United States District Court, Third Circuit

September 25, 2013

WILLIAM J. PLATEK, JR., Plaintiff,
v.
SAFEGUARD PROPERTIES INC., et al., Defendants.

ORDER

CATHY BISSOON, District Judge.

For the reasons that follow, Defendants' Motions to Dismiss (Docs. 9 & 11) will be granted, without prejudice to Plaintiff's filing an amended complaint.

Plaintiff has brought this action against Defendants, Safeguard and HSBC Mortgage Services Inc., claiming federal question jurisdiction based on Defendants' purported violations of the Fair Debt Collection Practices Act ("FDCPA"). See Am. Compl. (Doc. 14) at ¶ 1. Plaintiff also asserts state law claims pursuant to the supplemental jurisdiction statute. See id. (citing 28 U.S.C. § 1367).

The thrust of Plaintiff's lawsuit is that Safeguard, at the behest of HSBC, unlawfully entered Plaintiff's house, after he defaulted on his mortgage and during the pendency of foreclosure proceedings, and removed (and has not returned) his personal effects. See generally Am. Compl. Plaintiff claims that Safeguard "broke into [his] home" and removed his things sometime between May 10 and May 17, 2012, and that HSBC did not lawfully hold title over his home until June 12, 2012. See id. at ¶¶ 23-24, 29-30.

A threshold issue presented in Defendants' Motions to Dismiss is whether Plaintiff has offered sufficient allegations that they are "debt collectors, " as defined under the FDCPA. See HSBC's Br. (Doc. 10) at 4-8 (arguing that HSBC, at most, was "a creditor seeking to collect its own debt"); Safeguard's Br. (Doc. 12) at 4-11 (Safeguard "is not in the business of collecting debts, but rather is in the business of property preservation, " and it entered Plaintiff's home "to winterize it and clean it"). The Court agrees with Defendants that Plaintiff's conclusory allegations regarding their purported debt collector-status are insufficient under Rule 12(b)(6), particularly given the "plausibility" standards applicable under Iqbal and Twombly . Compare Am. Compl. at ¶¶ 6, 8 (summarily asserting that Defendants were "debt collector[s]" as defined in FDCPA) with Franklin v. GMAC Mortg., 2013 WL 3188728, *2 (3d Cir. Jun. 21, 2013) (affirming district court's dismissal of FDCPA claim where plaintiff had "failed to establish or provide any factual support for his conclusory allegation that [defendant wa]s a debt collector' within the meaning of the [Act]").

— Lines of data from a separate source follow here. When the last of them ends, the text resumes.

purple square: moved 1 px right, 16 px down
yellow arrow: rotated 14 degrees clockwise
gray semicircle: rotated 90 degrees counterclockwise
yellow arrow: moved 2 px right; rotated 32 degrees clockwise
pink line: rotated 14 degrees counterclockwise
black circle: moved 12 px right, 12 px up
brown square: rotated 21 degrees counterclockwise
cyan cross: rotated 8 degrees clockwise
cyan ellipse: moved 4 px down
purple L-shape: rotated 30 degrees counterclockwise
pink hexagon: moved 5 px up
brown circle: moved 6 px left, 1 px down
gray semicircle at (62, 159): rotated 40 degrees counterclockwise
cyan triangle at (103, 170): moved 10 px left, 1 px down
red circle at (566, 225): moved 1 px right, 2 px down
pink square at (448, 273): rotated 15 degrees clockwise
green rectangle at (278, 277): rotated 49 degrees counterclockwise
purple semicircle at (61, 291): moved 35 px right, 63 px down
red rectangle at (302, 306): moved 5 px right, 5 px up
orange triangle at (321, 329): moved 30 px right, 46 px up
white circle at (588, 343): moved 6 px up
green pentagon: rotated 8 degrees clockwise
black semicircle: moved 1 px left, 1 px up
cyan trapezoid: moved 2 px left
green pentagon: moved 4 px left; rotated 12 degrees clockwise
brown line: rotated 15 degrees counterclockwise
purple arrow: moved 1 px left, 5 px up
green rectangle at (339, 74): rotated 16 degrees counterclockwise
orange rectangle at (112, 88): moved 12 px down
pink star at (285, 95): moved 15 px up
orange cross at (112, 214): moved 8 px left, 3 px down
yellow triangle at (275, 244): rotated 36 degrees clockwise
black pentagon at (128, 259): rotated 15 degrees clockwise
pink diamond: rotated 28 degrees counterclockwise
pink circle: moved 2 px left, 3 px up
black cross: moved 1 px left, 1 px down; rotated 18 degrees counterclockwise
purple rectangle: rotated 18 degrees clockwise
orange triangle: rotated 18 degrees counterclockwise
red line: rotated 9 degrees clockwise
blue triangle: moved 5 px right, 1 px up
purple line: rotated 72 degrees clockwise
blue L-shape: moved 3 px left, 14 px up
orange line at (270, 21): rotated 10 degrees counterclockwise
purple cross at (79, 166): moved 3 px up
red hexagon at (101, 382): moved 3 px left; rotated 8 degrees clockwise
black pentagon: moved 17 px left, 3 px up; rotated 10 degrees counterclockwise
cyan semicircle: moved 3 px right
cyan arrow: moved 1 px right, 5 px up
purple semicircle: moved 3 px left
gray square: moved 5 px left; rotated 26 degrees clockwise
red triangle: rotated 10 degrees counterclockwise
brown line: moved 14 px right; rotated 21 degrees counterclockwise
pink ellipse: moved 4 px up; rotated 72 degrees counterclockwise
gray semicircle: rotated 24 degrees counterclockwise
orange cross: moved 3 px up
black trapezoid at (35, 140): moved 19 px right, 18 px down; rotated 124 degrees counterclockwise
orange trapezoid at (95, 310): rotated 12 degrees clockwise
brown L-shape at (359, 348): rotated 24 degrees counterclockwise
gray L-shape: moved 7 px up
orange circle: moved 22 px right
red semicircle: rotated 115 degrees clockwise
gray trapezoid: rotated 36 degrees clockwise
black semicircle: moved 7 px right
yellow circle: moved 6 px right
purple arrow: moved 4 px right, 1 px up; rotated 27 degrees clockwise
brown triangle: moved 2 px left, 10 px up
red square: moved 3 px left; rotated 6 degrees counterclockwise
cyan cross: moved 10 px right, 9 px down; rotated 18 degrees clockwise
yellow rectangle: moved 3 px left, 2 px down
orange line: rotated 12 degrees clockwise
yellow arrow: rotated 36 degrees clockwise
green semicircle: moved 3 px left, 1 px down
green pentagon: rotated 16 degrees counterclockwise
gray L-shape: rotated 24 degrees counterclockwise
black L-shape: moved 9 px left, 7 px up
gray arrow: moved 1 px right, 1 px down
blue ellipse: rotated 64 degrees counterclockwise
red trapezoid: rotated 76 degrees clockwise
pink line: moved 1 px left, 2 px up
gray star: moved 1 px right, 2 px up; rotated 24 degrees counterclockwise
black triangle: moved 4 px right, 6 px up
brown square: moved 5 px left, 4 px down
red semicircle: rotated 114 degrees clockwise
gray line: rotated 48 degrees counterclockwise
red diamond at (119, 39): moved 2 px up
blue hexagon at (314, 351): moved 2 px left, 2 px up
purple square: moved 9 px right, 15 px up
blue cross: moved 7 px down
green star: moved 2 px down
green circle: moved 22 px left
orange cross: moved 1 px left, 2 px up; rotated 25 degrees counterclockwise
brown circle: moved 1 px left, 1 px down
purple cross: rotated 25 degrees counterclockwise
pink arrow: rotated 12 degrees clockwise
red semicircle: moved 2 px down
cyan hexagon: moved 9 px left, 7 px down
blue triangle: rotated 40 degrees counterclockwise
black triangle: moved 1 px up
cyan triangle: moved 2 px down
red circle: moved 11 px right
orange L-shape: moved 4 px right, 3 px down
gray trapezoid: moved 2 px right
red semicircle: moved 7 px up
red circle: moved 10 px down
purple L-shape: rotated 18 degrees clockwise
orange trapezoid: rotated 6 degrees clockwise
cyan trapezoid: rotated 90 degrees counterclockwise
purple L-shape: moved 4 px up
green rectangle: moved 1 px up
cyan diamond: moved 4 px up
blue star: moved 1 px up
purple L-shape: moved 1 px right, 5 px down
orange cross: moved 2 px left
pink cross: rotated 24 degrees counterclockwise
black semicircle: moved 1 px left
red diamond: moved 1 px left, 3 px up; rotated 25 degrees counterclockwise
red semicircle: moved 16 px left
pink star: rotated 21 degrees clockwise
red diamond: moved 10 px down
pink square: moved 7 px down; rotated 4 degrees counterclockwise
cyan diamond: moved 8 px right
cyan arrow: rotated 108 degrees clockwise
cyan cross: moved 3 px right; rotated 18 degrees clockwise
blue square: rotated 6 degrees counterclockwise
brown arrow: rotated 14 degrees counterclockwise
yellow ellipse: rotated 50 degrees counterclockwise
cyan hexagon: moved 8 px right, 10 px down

Notably, both Plaintiff's opposition brief and Defendants' opening and reply briefs present additional purported facts and/or argument regarding whether or not Defendants are debt collectors. See, e.g. , Pl.'s Opp'n Br. (Doc. 17) at 6 (alleging, for first time, that "Safeguard used an instrumentality of interstate commerce, in this case a truck, a dumpster, or other vehicle, " thereby fulfilling FDCPA's "interstate commerce" requirement) and id. at 10 (asserting facts and argument in support of theory that HSBC was debt collector, rather than creditor, because Plaintiff's mortgage already was in default when it was assigned to HSBC); see also Safeguard's Br. (Doc. 12) at 8 (asserting, as factual matter outside of pleadings, that Safeguard "is not in the business" of debt collection, but rather "property preservation, " and citing one court's decision rejecting Safeguard's status as debt collector under FDCPA) and HSBC's Reply Br. (Doc. 20) at 2 (citing and attaching evidence, outside complaint, that HSBC purchased Plaintiff's mortgage in 2006, well before foreclose proceedings were commenced). Just as the law is clear that Plaintiff cannot amend his pleadings in an opposition brief, it is equally clear that, absent a conversion to summary judgment, Defendants cannot demonstrate entitlement to dismissal based on matters outside the pleadings.

In short, there are too many allegations and arguments falling outside the scope of the Amended Complaint for the Court meaningfully to resolve the parties' disagreements regarding Defendants' purported "debt collector" status. Given that the Court's exercise of supplemental jurisdiction may well hinge on the viability of Plaintiff's FDCPA claims, moreover, the Court will not now engage the parties' various arguments regarding Plaintiff's state law claims. Cf. generally Bright v. Westmoreland County , 380 F.3d 729, 751 (3d Cir. 2004) ("absent extraordinary circumstances, where the federal causes of action are dismissed[, ] the district court should ordinarily refrain from exercising [supplemental] jurisdiction") (citation to quoted source and internal alterations omitted).

In light of the foregoing, Defendants' Motions to Dismiss will be granted, and Plaintiff's Amended Complaint will be dismissed, without prejudice to his being given a final opportunity for amendment.[1] Before scheduling a deadline for re-pleading, however, the Court will hold a status conference to discuss whether Defendants' arguments for dismissal should be converted to requests for summary judgment, after a voluntary exchange of information between the parties or limited, expedited discovery.[2]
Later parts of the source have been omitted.